--- Available data Enclosed Below ---

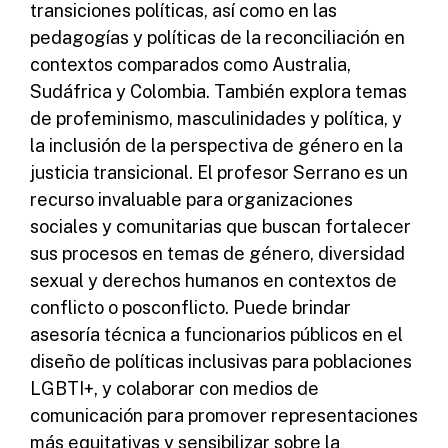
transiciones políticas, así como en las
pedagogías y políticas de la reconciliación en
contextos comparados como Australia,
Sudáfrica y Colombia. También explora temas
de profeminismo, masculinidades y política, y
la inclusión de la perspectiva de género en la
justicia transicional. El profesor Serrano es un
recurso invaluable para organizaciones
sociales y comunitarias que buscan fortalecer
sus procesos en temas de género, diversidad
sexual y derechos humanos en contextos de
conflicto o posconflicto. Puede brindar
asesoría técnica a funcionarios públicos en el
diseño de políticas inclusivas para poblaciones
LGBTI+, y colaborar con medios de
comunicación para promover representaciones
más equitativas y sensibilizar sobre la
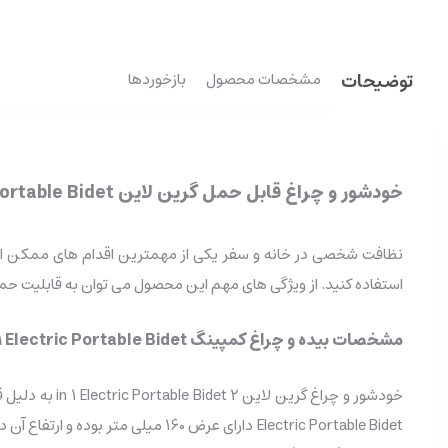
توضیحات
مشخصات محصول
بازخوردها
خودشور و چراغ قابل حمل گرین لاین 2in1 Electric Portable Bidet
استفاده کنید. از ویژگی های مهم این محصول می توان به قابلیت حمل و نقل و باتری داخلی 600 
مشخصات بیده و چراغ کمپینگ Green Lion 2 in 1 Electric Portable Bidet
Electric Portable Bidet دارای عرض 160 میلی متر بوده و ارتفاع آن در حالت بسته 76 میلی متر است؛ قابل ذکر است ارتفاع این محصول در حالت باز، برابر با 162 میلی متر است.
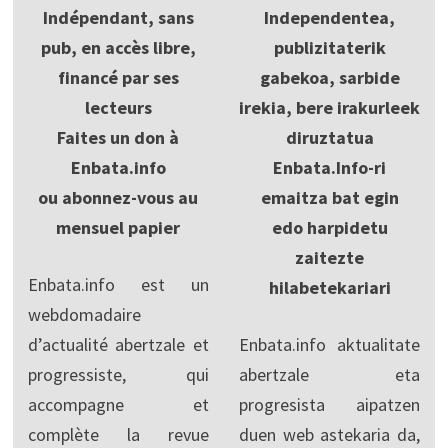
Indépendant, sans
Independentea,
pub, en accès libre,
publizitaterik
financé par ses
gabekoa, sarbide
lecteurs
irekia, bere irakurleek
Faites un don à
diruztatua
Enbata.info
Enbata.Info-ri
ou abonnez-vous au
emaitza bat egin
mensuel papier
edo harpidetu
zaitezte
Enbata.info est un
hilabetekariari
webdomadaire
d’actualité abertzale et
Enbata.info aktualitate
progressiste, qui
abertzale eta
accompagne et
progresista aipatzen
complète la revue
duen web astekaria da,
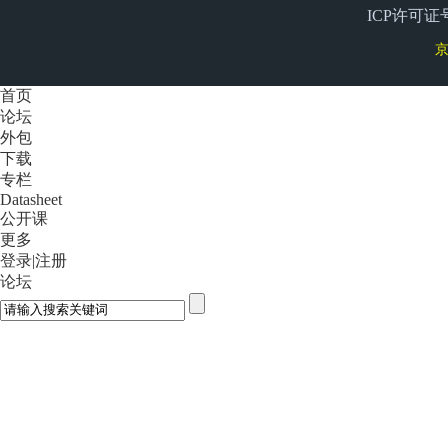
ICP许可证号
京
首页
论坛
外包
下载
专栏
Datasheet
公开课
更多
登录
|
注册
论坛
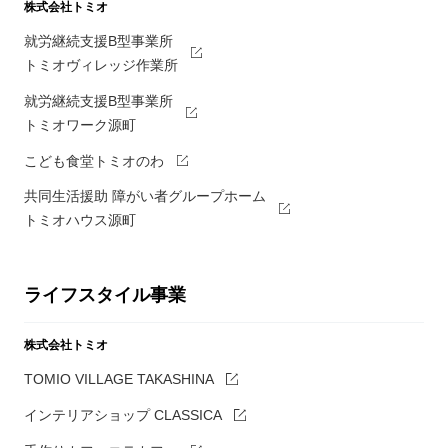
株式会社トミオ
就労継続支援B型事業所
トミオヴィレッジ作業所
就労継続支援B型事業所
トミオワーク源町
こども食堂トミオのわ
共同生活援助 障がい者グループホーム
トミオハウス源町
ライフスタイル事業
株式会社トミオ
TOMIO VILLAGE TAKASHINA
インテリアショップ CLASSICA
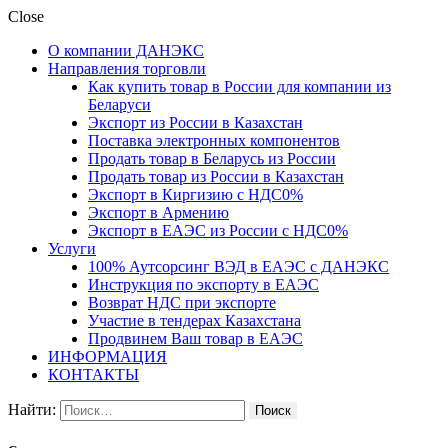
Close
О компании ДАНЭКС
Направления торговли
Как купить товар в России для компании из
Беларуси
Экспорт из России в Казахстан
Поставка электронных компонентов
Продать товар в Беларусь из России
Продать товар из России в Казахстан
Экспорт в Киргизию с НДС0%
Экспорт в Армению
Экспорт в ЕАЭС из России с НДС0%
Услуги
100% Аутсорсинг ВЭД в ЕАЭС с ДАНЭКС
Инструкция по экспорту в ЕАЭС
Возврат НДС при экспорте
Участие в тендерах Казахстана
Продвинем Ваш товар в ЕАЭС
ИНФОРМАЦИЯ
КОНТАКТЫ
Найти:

--- End of Enclosed Available data ---
--- Available data Enclosed Below ---

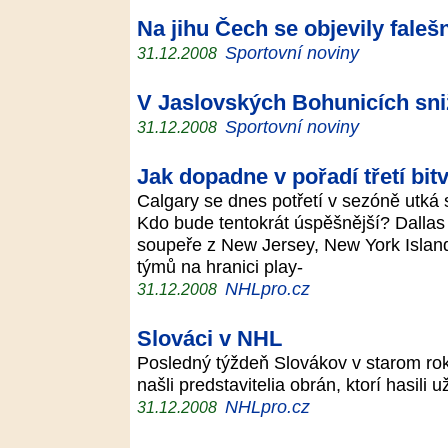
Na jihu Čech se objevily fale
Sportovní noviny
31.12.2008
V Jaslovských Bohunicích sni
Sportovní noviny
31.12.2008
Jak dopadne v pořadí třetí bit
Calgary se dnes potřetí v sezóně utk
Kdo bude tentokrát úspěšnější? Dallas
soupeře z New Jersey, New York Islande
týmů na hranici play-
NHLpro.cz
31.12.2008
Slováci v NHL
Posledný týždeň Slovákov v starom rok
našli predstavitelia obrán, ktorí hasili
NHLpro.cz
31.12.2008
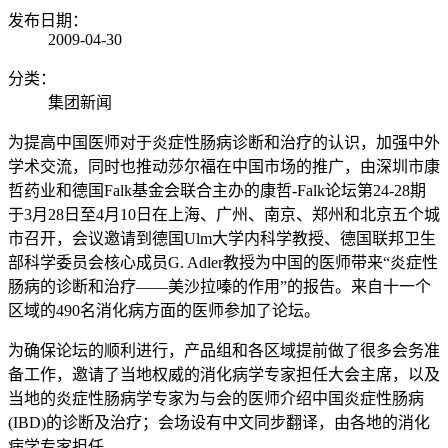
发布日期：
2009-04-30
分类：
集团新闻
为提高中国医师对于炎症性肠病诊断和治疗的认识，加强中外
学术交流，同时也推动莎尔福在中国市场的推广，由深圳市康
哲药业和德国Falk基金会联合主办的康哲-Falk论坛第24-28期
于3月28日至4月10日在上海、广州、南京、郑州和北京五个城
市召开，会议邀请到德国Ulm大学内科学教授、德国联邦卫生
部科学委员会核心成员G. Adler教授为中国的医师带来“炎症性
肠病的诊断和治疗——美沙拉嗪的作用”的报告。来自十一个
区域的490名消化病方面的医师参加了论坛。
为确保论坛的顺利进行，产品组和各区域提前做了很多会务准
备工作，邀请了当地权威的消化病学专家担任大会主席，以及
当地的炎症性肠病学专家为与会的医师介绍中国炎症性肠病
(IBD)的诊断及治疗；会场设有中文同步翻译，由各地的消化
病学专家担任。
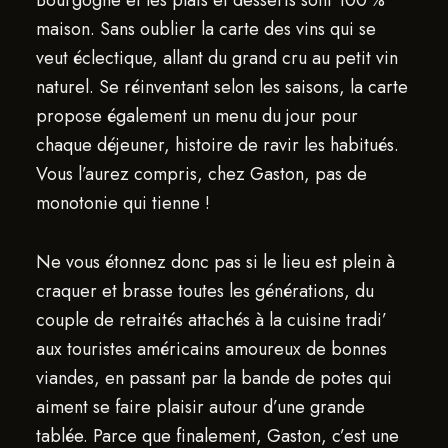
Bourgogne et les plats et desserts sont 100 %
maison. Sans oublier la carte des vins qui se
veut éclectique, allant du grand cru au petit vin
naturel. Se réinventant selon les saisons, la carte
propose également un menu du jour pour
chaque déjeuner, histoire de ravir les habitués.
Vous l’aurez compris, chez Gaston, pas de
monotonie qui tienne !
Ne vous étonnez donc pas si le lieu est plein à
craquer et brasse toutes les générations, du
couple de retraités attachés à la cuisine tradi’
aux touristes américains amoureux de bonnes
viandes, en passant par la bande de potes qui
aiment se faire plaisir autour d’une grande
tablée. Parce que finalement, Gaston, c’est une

--- End of Enclosed Available data ---

- Requirement
Make an exact copy of the lines above, beginning with the line with "de profeminismo, masculinidades y política, y" and ending with the line with "مشخصات بیده و", and keep the pictures out of it.

- Written solution
de profeminismo, masculinidades y política, y
la inclusión de la perspectiva de género en la
justicia transicional. El profesor Serrano es un
recurso invaluable para organizaciones
sociales y comunitarias que buscan fortalecer
sus procesos en temas de género, diversidad
sexual y derechos humanos en contextos de
conflicto o posconflicto. Puede brindar
asesoría técnica a funcionarios públicos en el
diseño de políticas inclusivas para poblaciones
LGBTI+, y colaborar con medios de
comunicación para promover representaciones
más equitativas y sensibilizar sobre la
توضیحات
مشخصات محصول
بازخوردها
خودشور و چراغ قابل حمل گرین لاین 2in1 Electric Portable Bidet
استفاده کنید. از ویژگی های مهم این محصول می توان به قابلیت حمل و نقل و باتری داخلی 600 
مشخصات بیده و چراغ کمپینگ Green Lion 2 in 1 Electric Portable Bidet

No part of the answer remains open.